Caleb McCarry est un citoyen des États-Unis nommé en juin 2005 par Condoleezza Rice pour prendre, dès la période dite de transition, le pouvoir à Cuba. Il dirige la Commission for Assistance to a Free Cuba dont les membres sont nommés par les USA et formeront le futur gouvernement cubain. Bref, Caleb McCarry sera pour le futur Cuba ce qu’était Bremer pour l’Irak.

Ceci est évidement bien plus qu’une provocation symbolique, puisque le gouvernement des USA s’octroie le droit de déterminer l’avenir politique et économique d’un pays souverain. Ce futur gouvernement vassal a obtenu des moyens de l’ordre de 59 millions de dollars pour rendre possible sa propre prise de pouvoir à Cuba.
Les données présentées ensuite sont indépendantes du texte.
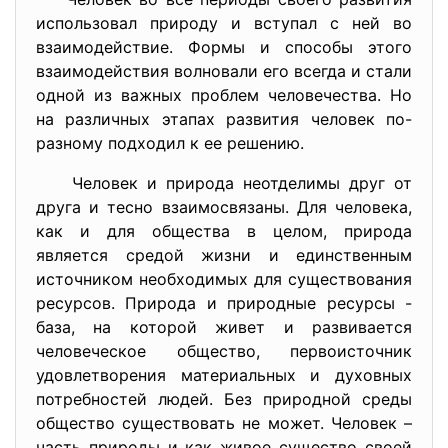
использовал природу и вступал с ней во
взаимодействие. Формы и способы этого
взаимодействия волновали его всегда и стали
одной из важных проблем человечества. Но
на различных этапах развития человек по-
разному подходил к ее решению.
Человек и природа неотделимы друг от
друга и тесно взаимосвязаны. Для человека,
как и для общества в целом, природа
является средой жизни и единственным
источником необходимых для существования
ресурсов. Природа и природные ресурсы -
база, на которой живет и развивается
человеческое общество, первоисточник
удовлетворения материальных и духовных
потребностей людей. Без природной среды
общество существовать не может. Человек –
часть природы и как живое существо своей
Dans deux rapports (2004 et 2006) de cette « commission », est détaillé comment sera appliqué le « plan Bush ». Comme à la fin de 2006, les avancées se faisaient attendre, plus de 80 millions de dollars ont encore été injectés afin de couvrir les dépenses des années 2006 et 2007. Soit, 31 millions pour financer l’opposition interne à Cuba, 10 millions pour stimuler la subversion dans les universités, 24 millions pour inciter la propagande contre Cuba, et 15 millions pour obtenir le soutien de la communauté internationale.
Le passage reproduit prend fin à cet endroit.